Waldmeister mit Sahne
hustend verließ er das Schlafzimmer und schlurfte die Treppe hinunter. Aus der Küche drangen die Fetzen einer Unterhaltung. Die Tür stieß er mit letzter Kraft auf. Das Gespräch verstummte, als sich die Blicke der Versammelten auf ihn richteten. Jo und seine Mutter starrten ihn genauso verblüfft an wie eine ältere Frau in einem grauen Hosenanzug, auf deren Nase eine Brille mit halben Gläsern saß. Den Tod hatte sich Michael zwar anders vorgestellt, trotzdem war es nett, dass er mal vorbeischaute. Seiner Meinung nach war er bloß ein bisschen zu früh.
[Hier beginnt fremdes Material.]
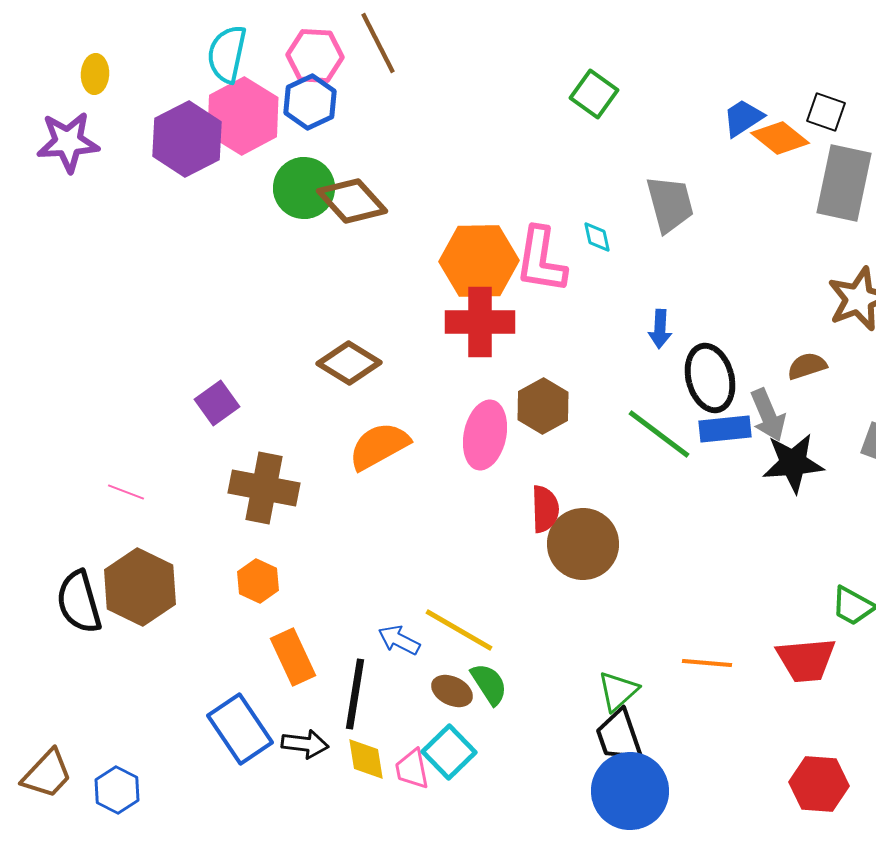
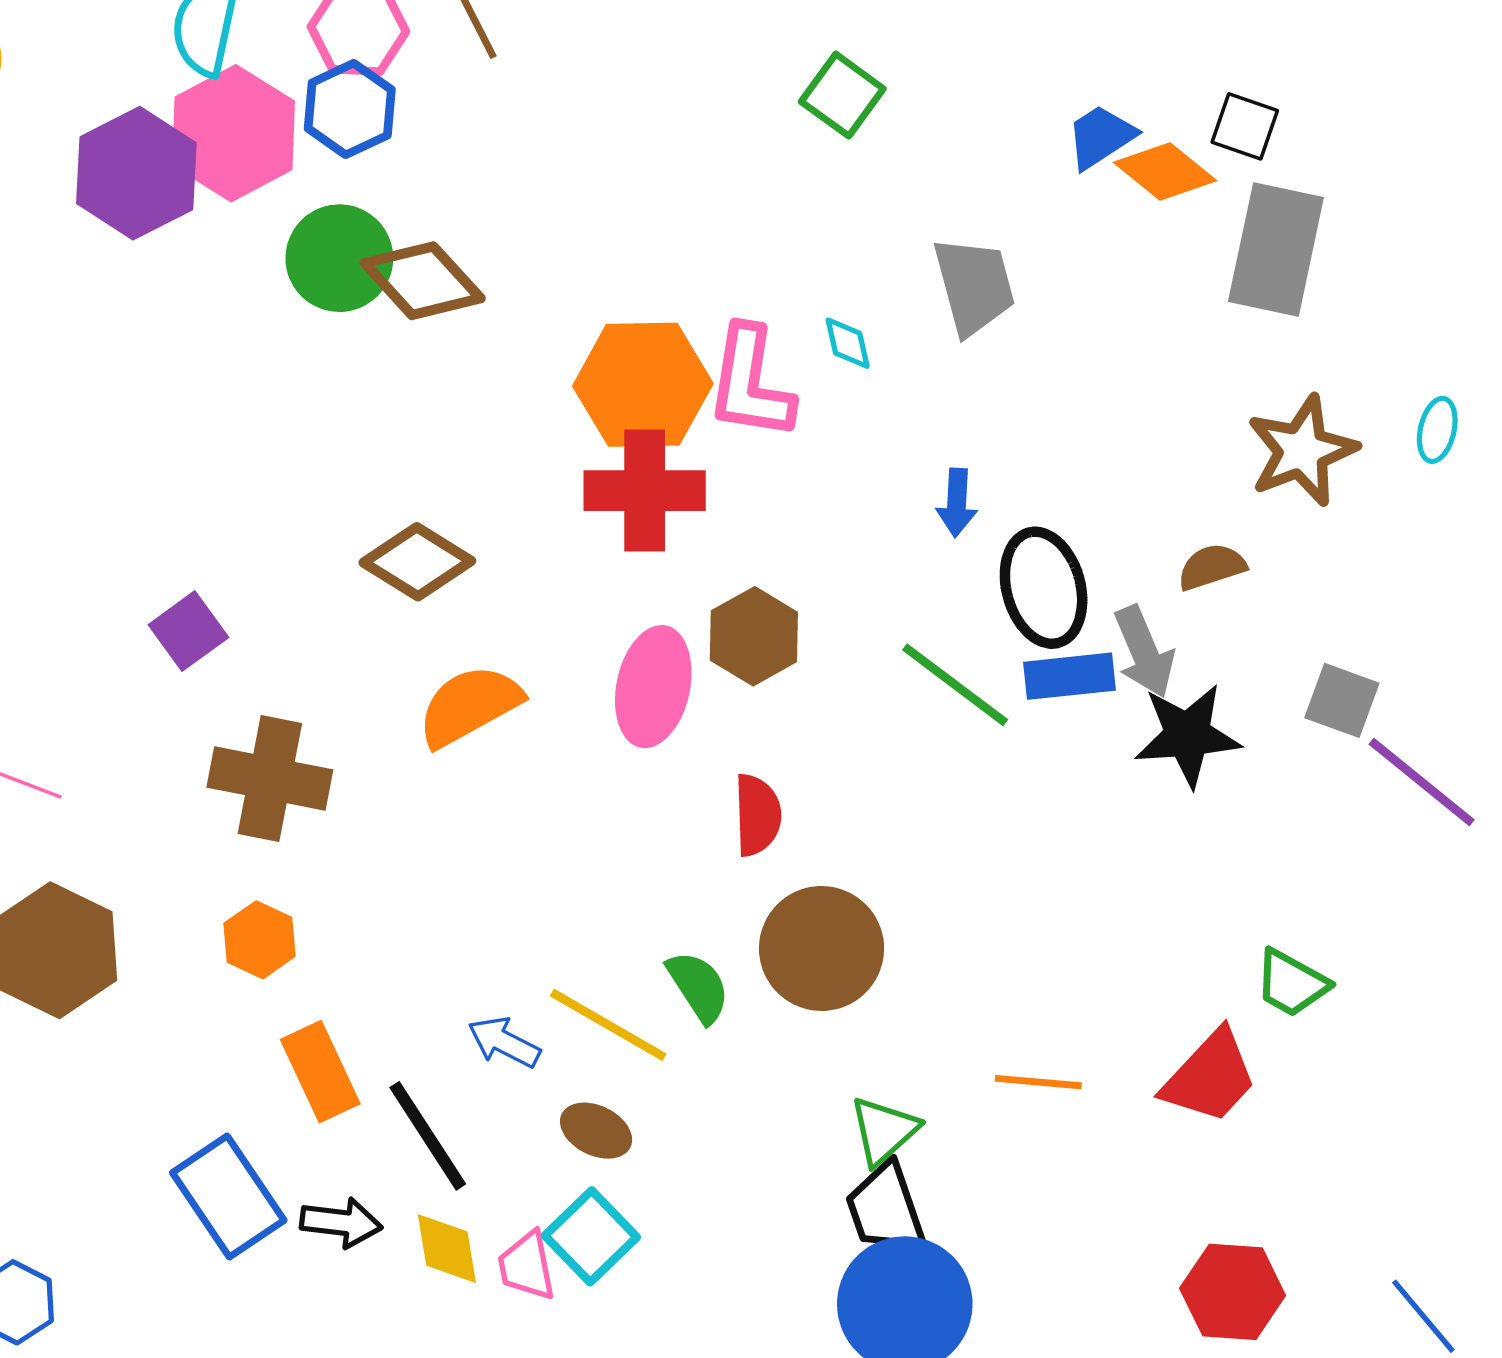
brown circle: (583, 544) -> (822, 948), moved
red trapezoid: (806, 660) -> (1210, 1077), turned -42
green semicircle: (489, 684) -> (698, 987), moved
black line: (355, 694) -> (428, 1136), turned -42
„Es ist nicht gerade höflich, einen Sterbenden derartig anzuglotzen“, sagte Michael mit kratziger Stimme und öffnete den Schrank, in dem die Taschentücher lagerten. Alles leer. Erneut zog er Rotz die Nase hoch, was nicht mehr sonderlich fruchtete. Daher wischte er sich die mittlerweile wunde Nase mit dem Ärmel ab.
„Micha?“
Taumelnd drehte er sich um. Jo hielt ihm eine Familienpackung Tempos entgegen. Offenbar war er einkaufen gewesen und hatte Nachschub besorgt, ohne ihn sofort wegzuräumen. Michael umklammerte die Packung und wollte gerade abdrehen, um zurück ins Bett zu wanken, da erklärte Jo: „Micha, das ist Frau Talert.“ Er nickte bedeutungsvoll in Richtung des Todes.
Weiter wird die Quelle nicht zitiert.